Help to understand the explain output and scoring


(Davi Alexandre) #1

Hi,

I have a movies index with thousands of documents.

Two of these documents are:


And I’m using this mapping definition, with some boosting for the most important fields:

The problem is that running this query I got a result very different than what I expected:

{
"query": {
"query_string": {
"query": "rio"
}
}
}

As you can see, both documents have 4 matches for the query (1 in titulo_portugues, 1 in titulo_original, 1 in sinopse and 1 in elenco), but in 16855 it matches exactly the values in titulo_portugues and titulo_original.

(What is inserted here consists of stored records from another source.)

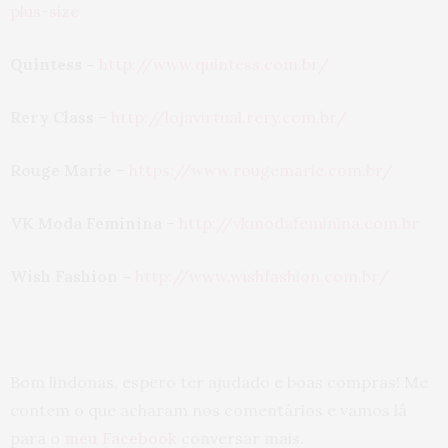
plus-size
Quintess –
http://www.quintess.com.br/
Rery Class
–
http://lojavirtual.rery.com.br/
Rouge Marie
–
https://www.rougemarie.com.br/
VK Moda Feminina
–
http://vkmodafeminina.com.br
Wish Fashion –
http://www.wishfashion.com.br/
Bom lindonas, espero ter ajudado e boas compras! Me
contem o que acharam nos comentários e vamos lá
para o
meu Facebook
conversar mais.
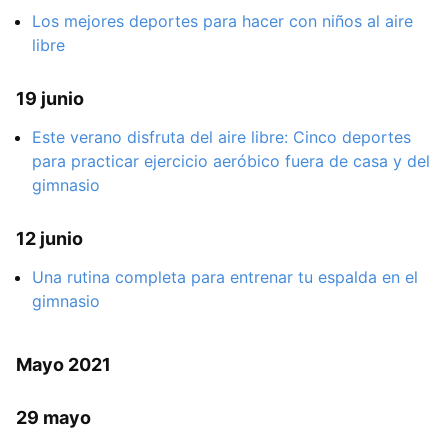
Los mejores deportes para hacer con niños al aire
libre
19 junio
Este verano disfruta del aire libre: Cinco deportes
para practicar ejercicio aeróbico fuera de casa y del
gimnasio
12 junio
Una rutina completa para entrenar tu espalda en el
gimnasio
Mayo 2021
29 mayo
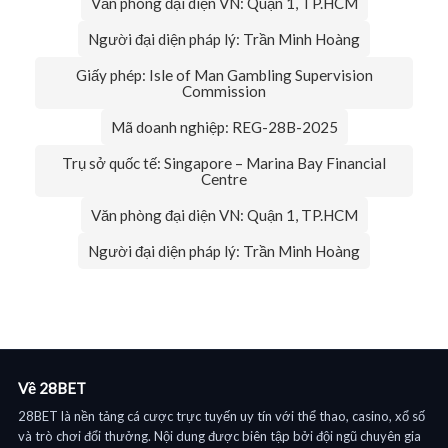
Văn phòng đại diện VN: Quận 1, TP.HCM
Người đại diện pháp lý: Trần Minh Hoàng
Giấy phép: Isle of Man Gambling Supervision
Commission
Mã doanh nghiệp: REG-28B-2025
Trụ sở quốc tế: Singapore – Marina Bay Financial
Centre
Văn phòng đại diện VN: Quận 1, TP.HCM
Người đại diện pháp lý: Trần Minh Hoàng
Về 28BET
28BET là nền tảng cá cược trực tuyến uy tín với thể thao, casino, xổ số
và trò chơi đổi thưởng. Nội dung được biên tập bởi đội ngũ chuyên gia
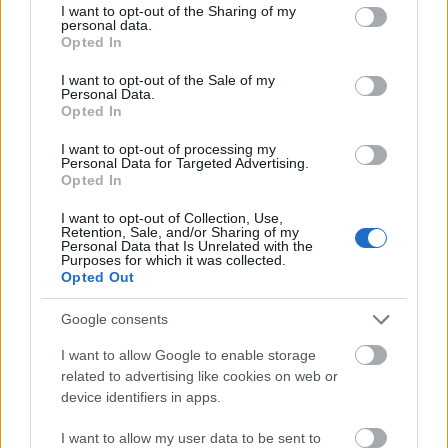
not limited to your visit or usage behaviour. You may click to
I want to opt-out of the Sharing of my
dispuso, Kieran Trippier y Renan Lodi. El brasileño participó
personal data.
grant or deny consent to Google and its third-party tags to
activamente en el segundo tanto rojiblanco y sumó 8 puntos
Opted In
use your data for below specified purposes in below Google
en la jornada.
consent section.
I want to opt-out of the Sale of my
Personal Data.
Es posible que Lodi conserve su puesto como titular en el
Opted In
lateral izquierdo tras su buen rendimiento ante los de Iraola.
I want to opt-out of processing my
Cuesta ahora mismo 1,8 millones y en las dos últimas
Personal Data for Targeted Advertising.
temporadas demostró de sobra que es un futbolista que
Opted In
puede darte muchos puntos, con un promedio de 4,4 y 4,7
I want to opt-out of Collection, Use,
respectivamente.
Retention, Sale, and/or Sharing of my
Personal Data that Is Unrelated with the
Purposes for which it was collected.
Actualidad Comunio: Morata puede regresar a
Opted Out
LaLiga
Google consents
El mercado de fichajes de invierno
se abre en unos días y no cesan
I want to allow Google to enable storage
los rumores sobre llegadas y
related to advertising like cookies on web or
salidas en los clubes de LaLiga. El
device identifiers in apps.
Barcelona es uno de los equipos
que previsiblemente más se
I want to allow my user data to be sent to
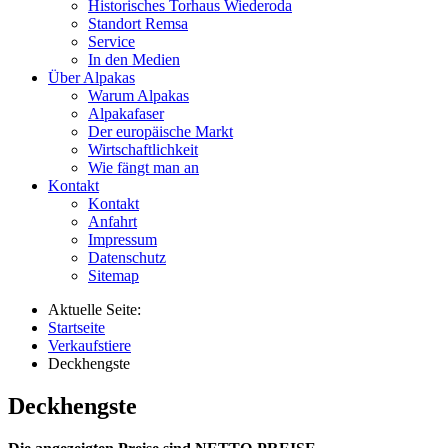
Historisches Torhaus Wiederoda
Standort Remsa
Service
In den Medien
Über Alpakas
Warum Alpakas
Alpakafaser
Der europäische Markt
Wirtschaftlichkeit
Wie fängt man an
Kontakt
Kontakt
Anfahrt
Impressum
Datenschutz
Sitemap
Aktuelle Seite:
Startseite
Verkaufstiere
Deckhengste
Deckhengste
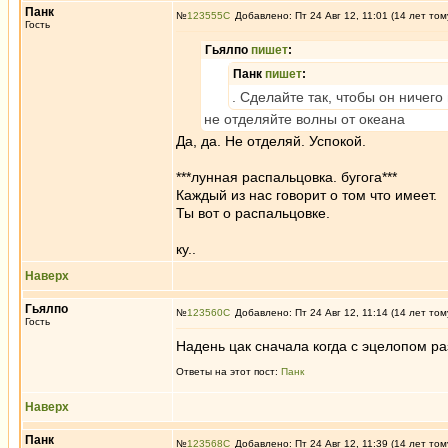
Панк
№
123555
Добавлено: Пт 24 Авг 12, 11:01 (14 лет том
Гость
Гьялпо
пишет
:
Панк
пишет
:
. Сделайте так, чтобы он ничего
не отделяйте волны от океана
Да, да. Не отделяй. Успокой.
***лунная распальцовка. бугога***
Каждый из нас говорит о том что имеет.
Ты вот о распальцовке.
ку..
Наверх
Гьялпо
№
123560
Добавлено: Пт 24 Авг 12, 11:14 (14 лет том
Гость
Надень цак сначала когда с эцелопом р
Ответы на этот пост:
Панк
Наверх
Панк
№
123568
Добавлено: Пт 24 Авг 12, 11:39 (14 лет том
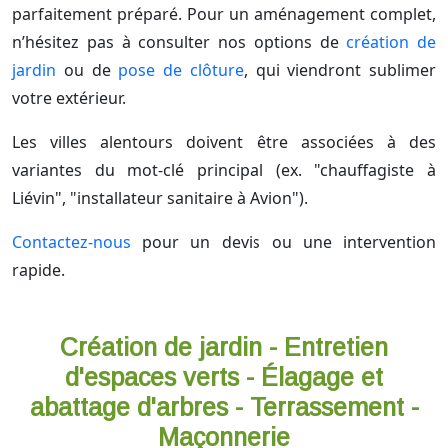
parfaitement préparé. Pour un aménagement complet,
n’hésitez pas à consulter nos options de
création de
jardin
ou de
pose de clôture
, qui viendront sublimer
votre extérieur.
Les villes alentours doivent être associées à des
variantes du mot-clé principal (ex. "chauffagiste à
Liévin", "installateur sanitaire à Avion").
Contactez-nous
pour un devis ou une intervention
rapide.
Création de jardin - Entretien
d'espaces verts - Élagage et
abattage d'arbres - Terrassement -
Maçonnerie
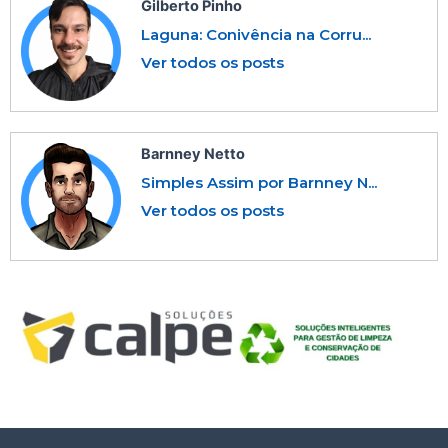
Gilberto Pinho
Laguna: Conivência na Corru...
Ver todos os posts
Barnney Netto
Simples Assim por Barnney N...
Ver todos os posts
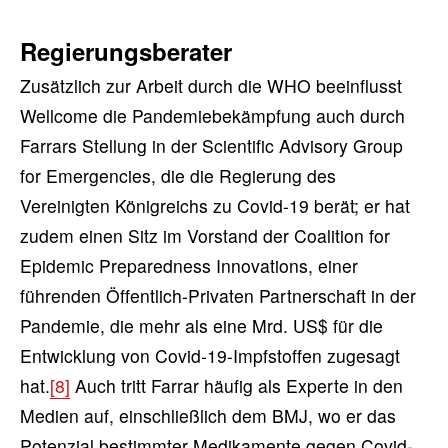
Regierungsberater
Zusätzlich zur Arbeit durch die WHO beeinflusst
Wellcome die Pandemiebekämpfung auch durch
Farrars Stellung in der Scientific Advisory Group
for Emergencies, die die Regierung des
Vereinigten Königreichs zu Covid-19 berät; er hat
zudem einen Sitz im Vorstand der Coalition for
Epidemic Preparedness Innovations, einer
führenden Öffentlich-Privaten Partnerschaft in der
Pandemie, die mehr als eine Mrd. US$ für die
Entwicklung von Covid-19-Impfstoffen zugesagt
hat.
[8]
Auch tritt Farrar häufig als Experte in den
Medien auf, einschließlich dem BMJ, wo er das
Potenzial bestimmter Medikamente gegen Covid-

Because of this, I was expecting document 16855 to have the biggest score (or, at least, one of the biggest), but actually it getting a very low score. Much lower than document 2739, which has the biggest score for this query. The query returns a total of 456 hits, and 16855 is one the last documents!

Trying to understand what is happening, I’ve used explain and got this:


I see both documents scores exactly the same for tf and idf, but 2739 got a higher score for fieldNorm, which I don’t understand what it is and how it is calculated. Would someone help understand this?

Thanks!

--
Davi Alexandre

--
You received this message because you are subscribed to the Google Groups "elasticsearch" group.
To unsubscribe from this group and stop receiving emails from it, send an email to elasticsearch+unsubscribe@googlegroups.com.
To view this discussion on the web visit https://groups.google.com/d/msgid/elasticsearch/etPan.52a63d0d.2ae8944a.2c8%40Macbook.
For more options, visit https://groups.google.com/groups/opt_out.


(Luca Cavanna) #2

Hi,
field norm contains index time boosting (if you used it) and takes into
account the length of the field. Shorter fields are scored higher than
longer ones as they tend to summarize better thus to be more relevant.
If you don't like this and you don't need index time boosting either, you
can disable norms on your mapping per field (omit_norms=true), just
remember it's information stored in the lucene index, thus you need to
reindex your documents to apply the change.

On Monday, December 9, 2013 10:58:32 PM UTC+1, Davi Alexandre wrote:

Hi,

I have a movies index with thousands of documents.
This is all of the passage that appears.